A group of river enthusiasts are leading the effort to restore the old watercraft and eventually find a prominent location to put it for future generations to see.

The Myra H was built in 1932 for Roman Pierce Harris.

"When that came off the pedestals, it was the most exciting thing I've seen in the past few years," said Jimmy Lovelace. This is a wonderful day." Lovelace is the stepbrother of Kyle Vasser and Linda Studard, who are grandchildren of the original owner of the boat, Pierce Harris.

Two massive cranes contributed by Miller Crane Service of Cedartown carefully hoisted the 54-foot boat off the pedestals it was displayed on at the park on the Coosa River. A crew of about half a dozen people used a variety of hand signals to help the crane operators maneuver the boat around a large tree and load it onto the back of a lowboy trailer contributed by Taylor Transportation of Cartersville.

The trailer then hauled the boat out Blacks Bluff Road to U.S. 27 South to the bypass around Alabama Highway and Redmond Circle before reaching the building at General Electric where the boat will be restored inside a high-roofed building, protected from the weather which has taken a toll on the boat over the last 30-plus years.

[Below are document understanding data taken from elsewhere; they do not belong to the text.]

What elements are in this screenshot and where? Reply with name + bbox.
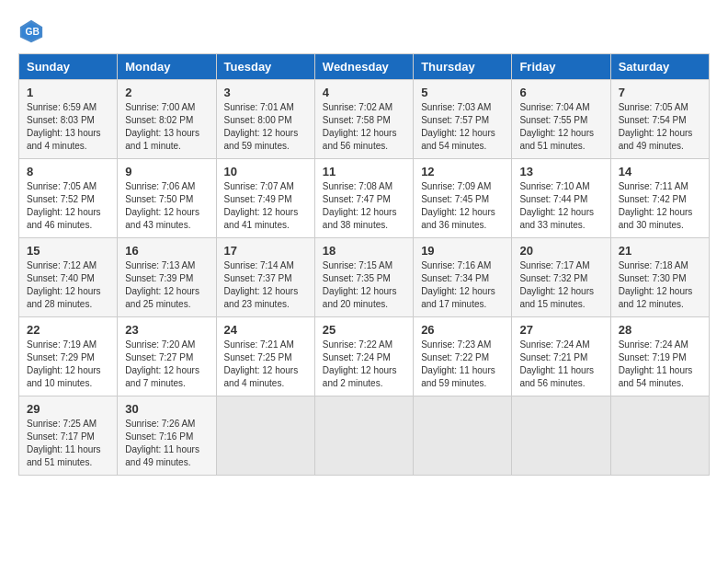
calendar-cell: 23 Sunrise: 7:20 AM Sunset: 7:27 PM Dayl… — [118, 317, 216, 396]
calendar-cell: 28 Sunrise: 7:24 AM Sunset: 7:19 PM Dayl… — [610, 317, 709, 396]
day-number: 20 — [519, 244, 602, 258]
calendar-cell: 11 Sunrise: 7:08 AM Sunset: 7:47 PM Dayl… — [314, 159, 413, 238]
calendar-cell: 1 Sunrise: 6:59 AM Sunset: 8:03 PM Dayli… — [19, 80, 118, 159]
day-info: Sunrise: 7:23 AM Sunset: 7:22 PM Dayligh… — [421, 339, 504, 390]
day-info: Sunrise: 7:16 AM Sunset: 7:34 PM Dayligh… — [421, 259, 504, 311]
calendar-cell — [216, 396, 314, 476]
day-info: Sunrise: 7:02 AM Sunset: 7:58 PM Dayligh… — [323, 101, 405, 153]
calendar-cell: 6 Sunrise: 7:04 AM Sunset: 7:55 PM Dayli… — [512, 80, 610, 159]
calendar-cell: 24 Sunrise: 7:21 AM Sunset: 7:25 PM Dayl… — [216, 317, 314, 396]
calendar-cell: 21 Sunrise: 7:18 AM Sunset: 7:30 PM Dayl… — [610, 238, 709, 317]
day-info: Sunrise: 7:00 AM Sunset: 8:02 PM Dayligh… — [125, 101, 208, 153]
day-number: 7 — [619, 86, 701, 99]
day-info: Sunrise: 7:10 AM Sunset: 7:44 PM Dayligh… — [519, 180, 602, 232]
day-number: 9 — [125, 165, 208, 178]
day-number: 23 — [125, 323, 208, 337]
calendar-cell — [512, 396, 610, 476]
calendar-cell: 25 Sunrise: 7:22 AM Sunset: 7:24 PM Dayl… — [314, 317, 413, 396]
calendar-cell: 26 Sunrise: 7:23 AM Sunset: 7:22 PM Dayl… — [414, 317, 512, 396]
calendar-cell: 22 Sunrise: 7:19 AM Sunset: 7:29 PM Dayl… — [19, 317, 118, 396]
calendar-week-row: 22 Sunrise: 7:19 AM Sunset: 7:29 PM Dayl… — [19, 317, 710, 396]
calendar-week-row: 29 Sunrise: 7:25 AM Sunset: 7:17 PM Dayl… — [19, 396, 710, 476]
calendar-cell: 19 Sunrise: 7:16 AM Sunset: 7:34 PM Dayl… — [414, 238, 512, 317]
calendar-cell: 14 Sunrise: 7:11 AM Sunset: 7:42 PM Dayl… — [610, 159, 709, 238]
column-header-tuesday: Tuesday — [216, 54, 314, 80]
day-info: Sunrise: 7:01 AM Sunset: 8:00 PM Dayligh… — [224, 101, 307, 153]
day-info: Sunrise: 7:06 AM Sunset: 7:50 PM Dayligh… — [125, 180, 208, 232]
column-header-monday: Monday — [118, 54, 216, 80]
day-number: 25 — [323, 323, 405, 337]
day-number: 14 — [619, 165, 701, 178]
day-info: Sunrise: 7:13 AM Sunset: 7:39 PM Dayligh… — [125, 259, 208, 311]
calendar-cell: 5 Sunrise: 7:03 AM Sunset: 7:57 PM Dayli… — [414, 80, 512, 159]
day-info: Sunrise: 7:18 AM Sunset: 7:30 PM Dayligh… — [619, 259, 701, 311]
page-header: GB — [18, 18, 710, 44]
calendar-header-row: SundayMondayTuesdayWednesdayThursdayFrid… — [19, 54, 710, 80]
day-info: Sunrise: 7:26 AM Sunset: 7:16 PM Dayligh… — [125, 418, 208, 469]
calendar-week-row: 8 Sunrise: 7:05 AM Sunset: 7:52 PM Dayli… — [19, 159, 710, 238]
column-header-friday: Friday — [512, 54, 610, 80]
day-number: 10 — [224, 165, 307, 178]
column-header-sunday: Sunday — [19, 54, 118, 80]
day-number: 12 — [421, 165, 504, 178]
column-header-wednesday: Wednesday — [314, 54, 413, 80]
calendar-cell — [610, 396, 709, 476]
day-number: 18 — [323, 244, 405, 258]
day-number: 21 — [619, 244, 701, 258]
day-info: Sunrise: 6:59 AM Sunset: 8:03 PM Dayligh… — [27, 101, 109, 153]
day-info: Sunrise: 7:08 AM Sunset: 7:47 PM Dayligh… — [323, 180, 405, 232]
calendar-cell: 29 Sunrise: 7:25 AM Sunset: 7:17 PM Dayl… — [19, 396, 118, 476]
calendar-cell: 7 Sunrise: 7:05 AM Sunset: 7:54 PM Dayli… — [610, 80, 709, 159]
calendar-cell: 16 Sunrise: 7:13 AM Sunset: 7:39 PM Dayl… — [118, 238, 216, 317]
day-number: 2 — [125, 86, 208, 99]
day-info: Sunrise: 7:21 AM Sunset: 7:25 PM Dayligh… — [224, 339, 307, 390]
day-info: Sunrise: 7:09 AM Sunset: 7:45 PM Dayligh… — [421, 180, 504, 232]
day-number: 1 — [27, 86, 109, 99]
day-number: 11 — [323, 165, 405, 178]
logo: GB — [18, 18, 48, 44]
day-number: 6 — [519, 86, 602, 99]
day-number: 13 — [519, 165, 602, 178]
day-number: 4 — [323, 86, 405, 99]
calendar-cell: 2 Sunrise: 7:00 AM Sunset: 8:02 PM Dayli… — [118, 80, 216, 159]
day-number: 22 — [27, 323, 109, 337]
column-header-thursday: Thursday — [414, 54, 512, 80]
day-info: Sunrise: 7:05 AM Sunset: 7:52 PM Dayligh… — [27, 180, 109, 232]
day-number: 27 — [519, 323, 602, 337]
day-info: Sunrise: 7:05 AM Sunset: 7:54 PM Dayligh… — [619, 101, 701, 153]
calendar-cell: 20 Sunrise: 7:17 AM Sunset: 7:32 PM Dayl… — [512, 238, 610, 317]
day-info: Sunrise: 7:04 AM Sunset: 7:55 PM Dayligh… — [519, 101, 602, 153]
calendar-cell: 8 Sunrise: 7:05 AM Sunset: 7:52 PM Dayli… — [19, 159, 118, 238]
calendar-table: SundayMondayTuesdayWednesdayThursdayFrid… — [18, 53, 710, 476]
calendar-cell — [414, 396, 512, 476]
calendar-cell: 12 Sunrise: 7:09 AM Sunset: 7:45 PM Dayl… — [414, 159, 512, 238]
calendar-week-row: 15 Sunrise: 7:12 AM Sunset: 7:40 PM Dayl… — [19, 238, 710, 317]
day-number: 17 — [224, 244, 307, 258]
calendar-cell: 18 Sunrise: 7:15 AM Sunset: 7:35 PM Dayl… — [314, 238, 413, 317]
calendar-cell: 9 Sunrise: 7:06 AM Sunset: 7:50 PM Dayli… — [118, 159, 216, 238]
day-info: Sunrise: 7:15 AM Sunset: 7:35 PM Dayligh… — [323, 259, 405, 311]
day-info: Sunrise: 7:24 AM Sunset: 7:21 PM Dayligh… — [519, 339, 602, 390]
calendar-cell: 4 Sunrise: 7:02 AM Sunset: 7:58 PM Dayli… — [314, 80, 413, 159]
day-info: Sunrise: 7:12 AM Sunset: 7:40 PM Dayligh… — [27, 259, 109, 311]
calendar-cell: 10 Sunrise: 7:07 AM Sunset: 7:49 PM Dayl… — [216, 159, 314, 238]
calendar-cell: 15 Sunrise: 7:12 AM Sunset: 7:40 PM Dayl… — [19, 238, 118, 317]
calendar-cell: 13 Sunrise: 7:10 AM Sunset: 7:44 PM Dayl… — [512, 159, 610, 238]
day-number: 29 — [27, 402, 109, 416]
day-number: 19 — [421, 244, 504, 258]
svg-text:GB: GB — [25, 27, 39, 37]
day-number: 28 — [619, 323, 701, 337]
day-info: Sunrise: 7:07 AM Sunset: 7:49 PM Dayligh… — [224, 180, 307, 232]
day-info: Sunrise: 7:22 AM Sunset: 7:24 PM Dayligh… — [323, 339, 405, 390]
calendar-cell: 27 Sunrise: 7:24 AM Sunset: 7:21 PM Dayl… — [512, 317, 610, 396]
day-number: 26 — [421, 323, 504, 337]
day-number: 5 — [421, 86, 504, 99]
day-info: Sunrise: 7:24 AM Sunset: 7:19 PM Dayligh… — [619, 339, 701, 390]
logo-icon: GB — [18, 18, 44, 44]
calendar-week-row: 1 Sunrise: 6:59 AM Sunset: 8:03 PM Dayli… — [19, 80, 710, 159]
day-number: 8 — [27, 165, 109, 178]
calendar-cell: 3 Sunrise: 7:01 AM Sunset: 8:00 PM Dayli… — [216, 80, 314, 159]
day-number: 16 — [125, 244, 208, 258]
day-info: Sunrise: 7:20 AM Sunset: 7:27 PM Dayligh… — [125, 339, 208, 390]
day-number: 24 — [224, 323, 307, 337]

Lovelace said Bob Harris and Dennis Nordeman have been leading the effort to have the boat restored.

"My neighbor Pat Coffey is an excellent woodworker and he wants to be involved in it," Lovelace said. "I think enthusiasm for the project is really going to rise."

Former Rome Assistant City Manager Jim Dixon, said the Myra H is one of the last survivors of its type. "It was used basically for touring and hunting I think," Dixon said. "It's just something that there's nothing else like it."

No decision has been made yet as to where the boat will ultimately be put on display.